> **REQUIRED WORK**: Answer with nothing but the number of lines in the listing below that contain "lewat".

> **EXTRACTED MATERIAL**:
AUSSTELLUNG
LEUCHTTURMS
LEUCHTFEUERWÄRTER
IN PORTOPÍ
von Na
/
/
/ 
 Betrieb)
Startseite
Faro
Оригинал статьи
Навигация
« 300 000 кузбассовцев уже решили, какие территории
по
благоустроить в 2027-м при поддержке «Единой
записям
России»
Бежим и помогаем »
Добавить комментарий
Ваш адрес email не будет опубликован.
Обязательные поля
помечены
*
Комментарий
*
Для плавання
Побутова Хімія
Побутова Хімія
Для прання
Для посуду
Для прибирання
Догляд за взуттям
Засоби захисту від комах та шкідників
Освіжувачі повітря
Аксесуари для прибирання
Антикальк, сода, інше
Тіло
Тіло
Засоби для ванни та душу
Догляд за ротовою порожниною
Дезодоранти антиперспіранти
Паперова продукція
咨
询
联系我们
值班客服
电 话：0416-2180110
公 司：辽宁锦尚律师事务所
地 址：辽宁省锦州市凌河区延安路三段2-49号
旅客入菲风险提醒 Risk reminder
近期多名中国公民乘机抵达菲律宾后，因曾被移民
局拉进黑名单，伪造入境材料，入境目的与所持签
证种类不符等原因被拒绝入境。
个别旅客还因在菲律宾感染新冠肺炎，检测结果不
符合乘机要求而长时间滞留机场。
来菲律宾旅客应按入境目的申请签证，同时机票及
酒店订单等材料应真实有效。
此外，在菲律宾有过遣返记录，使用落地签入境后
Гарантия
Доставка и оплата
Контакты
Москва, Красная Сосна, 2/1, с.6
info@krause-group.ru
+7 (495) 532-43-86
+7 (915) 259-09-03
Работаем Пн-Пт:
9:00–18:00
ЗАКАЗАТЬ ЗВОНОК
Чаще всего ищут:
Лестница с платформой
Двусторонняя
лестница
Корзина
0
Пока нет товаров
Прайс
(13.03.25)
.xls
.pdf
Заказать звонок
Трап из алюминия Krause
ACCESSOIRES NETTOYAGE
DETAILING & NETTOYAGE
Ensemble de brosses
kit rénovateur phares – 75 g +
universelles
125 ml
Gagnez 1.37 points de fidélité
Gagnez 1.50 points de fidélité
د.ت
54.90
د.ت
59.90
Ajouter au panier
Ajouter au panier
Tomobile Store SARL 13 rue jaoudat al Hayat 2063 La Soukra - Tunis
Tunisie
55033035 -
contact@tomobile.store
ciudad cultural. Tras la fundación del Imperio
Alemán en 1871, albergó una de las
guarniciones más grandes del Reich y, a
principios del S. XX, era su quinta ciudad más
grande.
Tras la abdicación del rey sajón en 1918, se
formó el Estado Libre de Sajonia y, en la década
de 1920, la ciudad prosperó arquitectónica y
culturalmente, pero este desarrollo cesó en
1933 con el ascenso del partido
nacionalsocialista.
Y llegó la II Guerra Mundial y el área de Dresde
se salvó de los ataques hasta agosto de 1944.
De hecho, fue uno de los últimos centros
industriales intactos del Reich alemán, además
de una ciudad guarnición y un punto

==

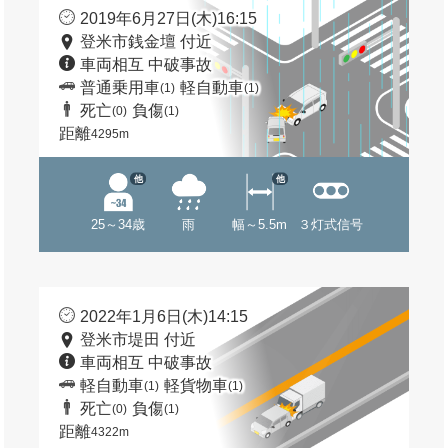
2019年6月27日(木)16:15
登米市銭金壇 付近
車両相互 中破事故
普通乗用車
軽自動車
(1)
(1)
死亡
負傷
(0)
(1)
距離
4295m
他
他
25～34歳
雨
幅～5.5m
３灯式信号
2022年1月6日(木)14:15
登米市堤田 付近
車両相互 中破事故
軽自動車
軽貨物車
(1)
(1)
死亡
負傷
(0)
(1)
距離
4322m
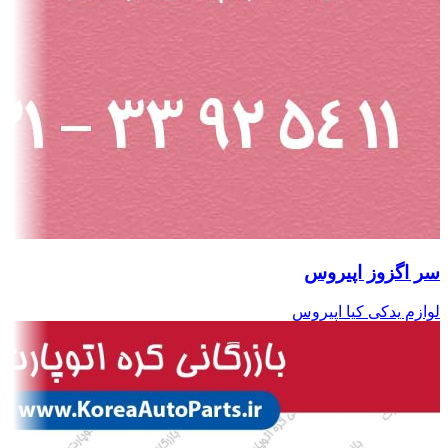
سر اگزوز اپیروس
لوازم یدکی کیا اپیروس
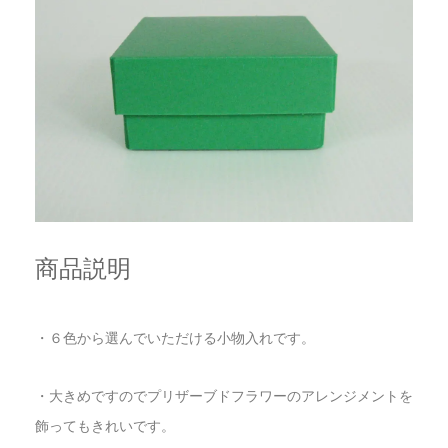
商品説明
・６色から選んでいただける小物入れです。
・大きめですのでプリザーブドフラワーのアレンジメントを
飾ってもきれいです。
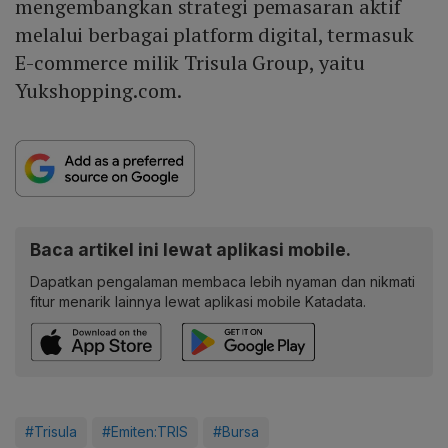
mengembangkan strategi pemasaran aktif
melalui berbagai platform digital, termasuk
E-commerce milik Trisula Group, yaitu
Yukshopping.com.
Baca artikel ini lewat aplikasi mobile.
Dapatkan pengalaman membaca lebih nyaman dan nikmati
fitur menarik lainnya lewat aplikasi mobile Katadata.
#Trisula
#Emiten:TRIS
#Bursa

...

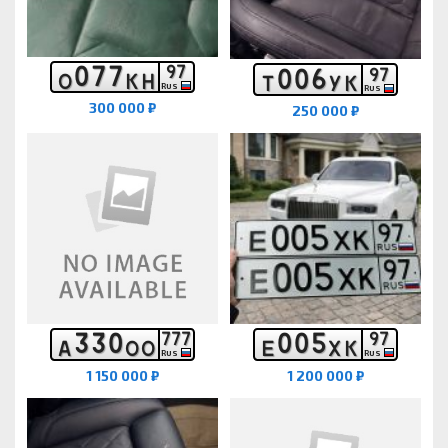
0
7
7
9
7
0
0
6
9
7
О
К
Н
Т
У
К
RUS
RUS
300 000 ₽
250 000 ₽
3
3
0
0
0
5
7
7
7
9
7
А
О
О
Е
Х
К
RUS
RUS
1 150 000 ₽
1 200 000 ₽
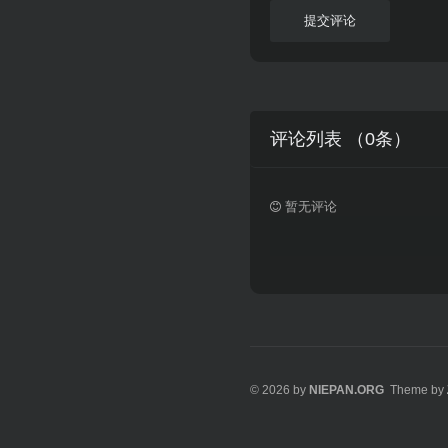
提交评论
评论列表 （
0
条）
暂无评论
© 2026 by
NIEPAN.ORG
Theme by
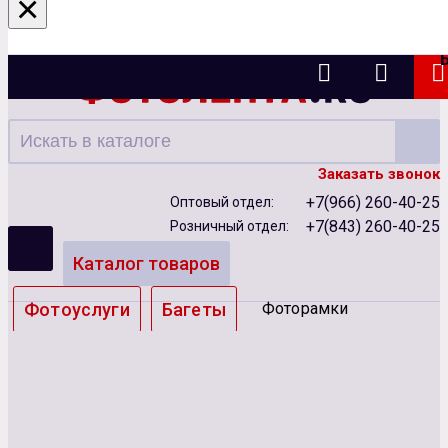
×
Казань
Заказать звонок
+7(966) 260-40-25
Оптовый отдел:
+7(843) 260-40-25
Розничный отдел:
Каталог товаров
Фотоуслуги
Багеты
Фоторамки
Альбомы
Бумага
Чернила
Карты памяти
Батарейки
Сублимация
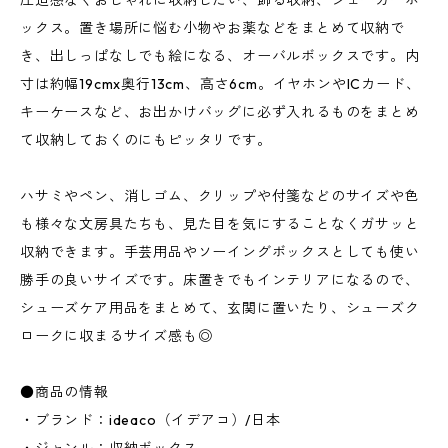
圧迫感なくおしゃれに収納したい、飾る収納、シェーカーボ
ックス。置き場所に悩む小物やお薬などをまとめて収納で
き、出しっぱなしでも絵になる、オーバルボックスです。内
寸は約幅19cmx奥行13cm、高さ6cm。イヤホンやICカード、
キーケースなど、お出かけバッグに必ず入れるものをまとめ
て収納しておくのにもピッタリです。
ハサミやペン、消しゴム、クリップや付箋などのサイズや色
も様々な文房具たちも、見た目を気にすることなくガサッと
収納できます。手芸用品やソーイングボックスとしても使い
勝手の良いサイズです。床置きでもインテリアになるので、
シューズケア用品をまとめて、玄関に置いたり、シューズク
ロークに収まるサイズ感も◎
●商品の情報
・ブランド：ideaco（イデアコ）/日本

> **EXERCISE ANSWER**: 2